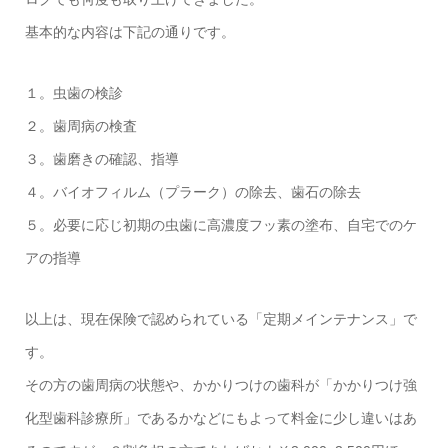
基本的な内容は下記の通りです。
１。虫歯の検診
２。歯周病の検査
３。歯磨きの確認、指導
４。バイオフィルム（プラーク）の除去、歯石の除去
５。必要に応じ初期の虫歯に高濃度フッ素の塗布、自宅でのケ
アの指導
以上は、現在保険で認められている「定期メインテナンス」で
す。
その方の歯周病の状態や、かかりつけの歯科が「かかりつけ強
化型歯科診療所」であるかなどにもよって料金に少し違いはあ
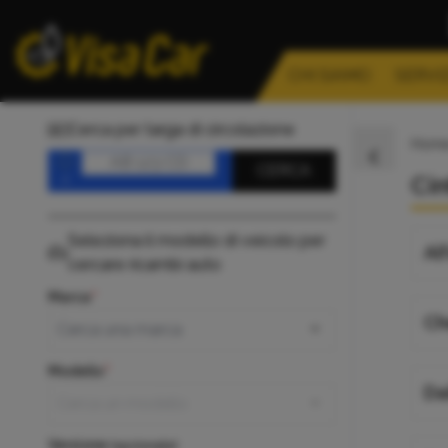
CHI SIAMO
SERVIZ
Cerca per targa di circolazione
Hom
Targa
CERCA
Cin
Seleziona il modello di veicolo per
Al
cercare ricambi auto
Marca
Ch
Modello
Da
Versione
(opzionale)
────────────────
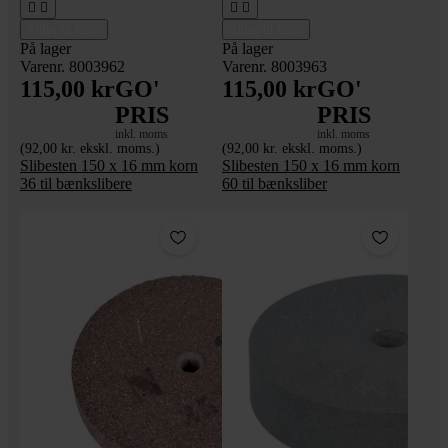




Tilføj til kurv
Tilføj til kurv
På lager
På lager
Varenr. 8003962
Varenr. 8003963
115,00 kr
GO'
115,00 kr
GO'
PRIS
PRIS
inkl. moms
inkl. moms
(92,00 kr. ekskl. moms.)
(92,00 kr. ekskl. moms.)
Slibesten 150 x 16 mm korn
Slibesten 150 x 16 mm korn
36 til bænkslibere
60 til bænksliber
────────────────
▶ [Exercise aim]
Transcribe, word for word, the lines of the listing above from the one that contains "基本的な内容は下記の通りです。" through the one that contains "(opzionale)", keeping both ends and dropping the pictures.

▶ [Exercise solution]
基本的な内容は下記の通りです。
１。虫歯の検診
２。歯周病の検査
３。歯磨きの確認、指導
４。バイオフィルム（プラーク）の除去、歯石の除去
５。必要に応じ初期の虫歯に高濃度フッ素の塗布、自宅でのケ
アの指導
以上は、現在保険で認められている「定期メインテナンス」で
す。
その方の歯周病の状態や、かかりつけの歯科が「かかりつけ強
化型歯科診療所」であるかなどにもよって料金に少し違いはあ
CHI SIAMO
SERVIZ
Cerca per targa di circolazione
Hom
Targa
CERCA
Cin
Seleziona il modello di veicolo per
Al
cercare ricambi auto
Marca
Ch
Modello
Da
Versione
(opzionale)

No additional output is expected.